If you’re a Twix Bar fan, you’ll love having these gooey caramel bars for an unforgettable indulgence.
Why You Must Make
- Being someone who could just pour caramel sauce right into my mouth this layered caramel chocolate bar recipe was a no-brainer when it was time to find the perfect recipe for our annual cookie exchange.
- None of the steps in this recipe are difficult. The biggest challenge is cutting them into neat bars since the shortbread crust tends to crumble. But this only seems to be a problem when you need to take photos, not if you need to eat them!
- There’s the buttery shortbread base, the sweet and gooey caramel center, and a milk chocolate topping. Three textures, three flavors, and two thumbs up!
- Kitchen Staples – Sugar, Flour, Real Vanilla Extract
- Butter – Cold butter will make a better shortbread crust. Salted butter is fine.
- Werther’s Original Chewy Caramels – I prefer these over Kraft caramels, unwrapped of course!

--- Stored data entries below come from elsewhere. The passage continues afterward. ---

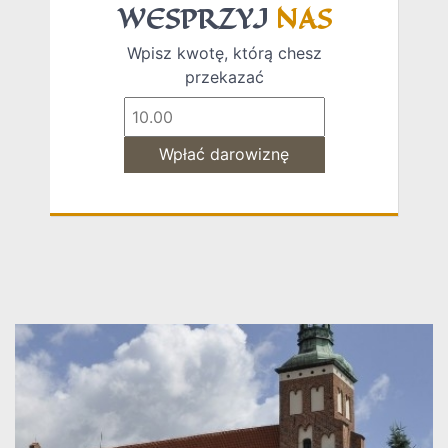
WESPRZYJ
NAS
Wpisz kwotę, którą chesz
przekazać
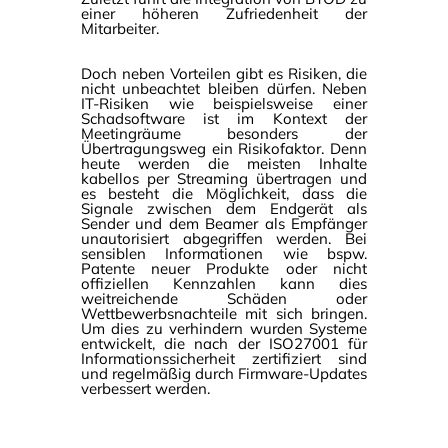
einer höheren Zufriedenheit der
Mitarbeiter.
Doch neben Vorteilen gibt es Risiken, die
nicht unbeachtet bleiben dürfen. Neben
IT-Risiken wie beispielsweise einer
Schadsoftware ist im Kontext der
Meetingräume besonders der
Übertragungsweg ein Risikofaktor. Denn
heute werden die meisten Inhalte
kabellos per Streaming übertragen und
es besteht die Möglichkeit, dass die
Signale zwischen dem Endgerät als
Sender und dem Beamer als Empfänger
unautorisiert abgegriffen werden. Bei
sensiblen Informationen wie bspw.
Patente neuer Produkte oder nicht
offiziellen Kennzahlen kann dies
weitreichende Schäden oder
Wettbewerbsnachteile mit sich bringen.
Um dies zu verhindern wurden Systeme
entwickelt, die nach der ISO27001 für
Informationssicherheit zertifiziert sind
und regelmäßig durch Firmware-Updates
verbessert werden.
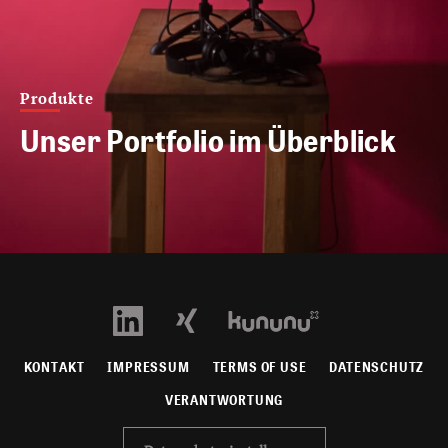
Produkte
Unser Portfolio im Überblick
KONTAKT
IMPRESSUM
TERMS OF USE
DATENSCHUTZ
VERANTWORTUNG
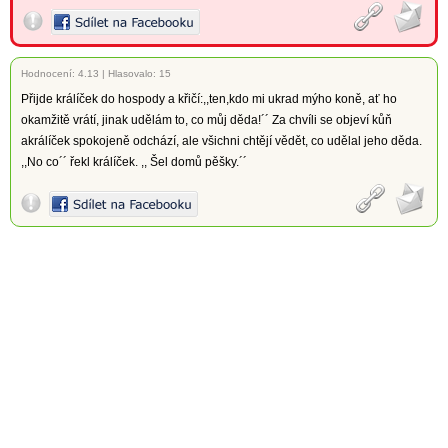
Hodnocení:
4.13
|
Hlasovalo: 15
Přijde králíček do hospody a křičí:,,ten,kdo mi ukrad mýho koně, ať ho
okamžitě vrátí, jinak udělám to, co můj děda!´´ Za chvíli se objeví kůň
akrálíček spokojeně odchází, ale všichni chtějí vědět, co udělal jeho děda.
,,No co´´ řekl králíček. ,, Šel domů pěšky.´´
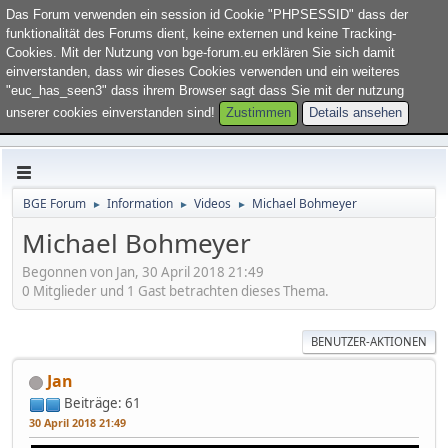
Willkommen im Forum "
BGE Forum
". Bitte
loggen Sie sich ein
oder
Das Forum verwenden ein session id Cookie "PHPSESSID" dass der
registrieren Sie sich
.
funktionalität des Forums dient, keine externen und keine Tracking-
Cookies. Mit der Nutzung von bge-forum.eu erklären Sie sich damit
einverstanden, dass wir dieses Cookies verwenden und ein weiteres
"euc_has_seen3" dass ihrem Browser sagt dass Sie mit der nutzung
unserer cookies einverstanden sind!
Zustimmen
Details ansehen
BGE Forum
Information
Videos
Michael Bohmeyer
►
►
►
Michael Bohmeyer
Begonnen von Jan, 30 April 2018 21:49
0 Mitglieder und 1 Gast betrachten dieses Thema.
BENUTZER-AKTIONEN
Jan
Beiträge: 61
30 April 2018 21:49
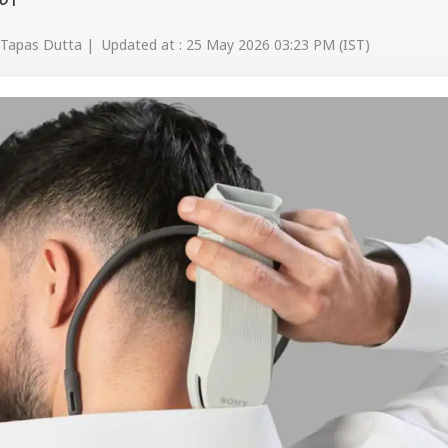
েট।
 Tapas Dutta | Updated at : 25 May 2026 03:23 PM (IST)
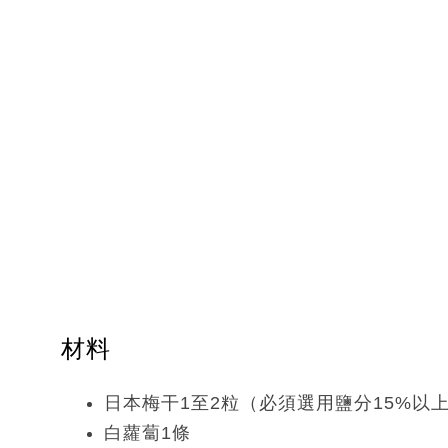
材料
日本梅干1至2粒（必須選用鹽分15%以
白蘿蔔1條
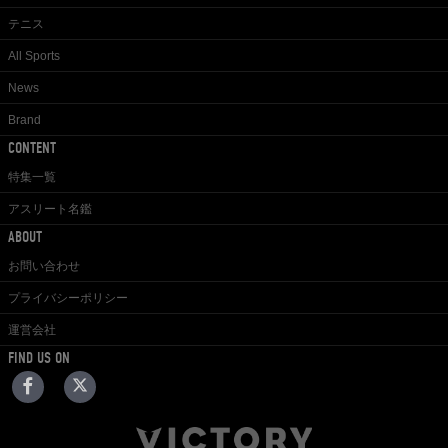
テニス
All Sports
News
Brand
CONTENT
特集一覧
アスリート名鑑
ABOUT
お問い合わせ
プライバシーポリシー
運営会社
FIND US ON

- Heavy Cream – Will help make a rich caramel layer
- Milk Chocolate – I used Ghirardelli Bars but chocolate chips are an alternative
- Vegetable Shortening – optional, I used to make the chocolate topping more glossy
How to Make
There are three layers in these bars, so three main steps.
- First, using either a pastry blender or a food processor, make the shortbread crust.
- Press the crust onto the bottom of the baking pan and bake. PRO-Tip: Line your baking pan with nonstick foil for easy removal from the pan for slicing (use the foil as a sling) and to prevent the caramel from sticking to the pan.
- Next, melt the unwrapped caramels with the cream and spread over the cooled crust. Chill.
- Finally, melt the chocolate and shortening and spread over the chilled caramel layer. Use a frosting tool to make a striated design across the top of the chocolate before it cools, if desired.
- Chill bars until the topping is set. Slice and serve.
- Lining the baking pan with non-stick foil minimizes the sticking that comes from the gooey caramel layer. It also helps you to remove the bars from the pan to a cutting board to slice them into squares.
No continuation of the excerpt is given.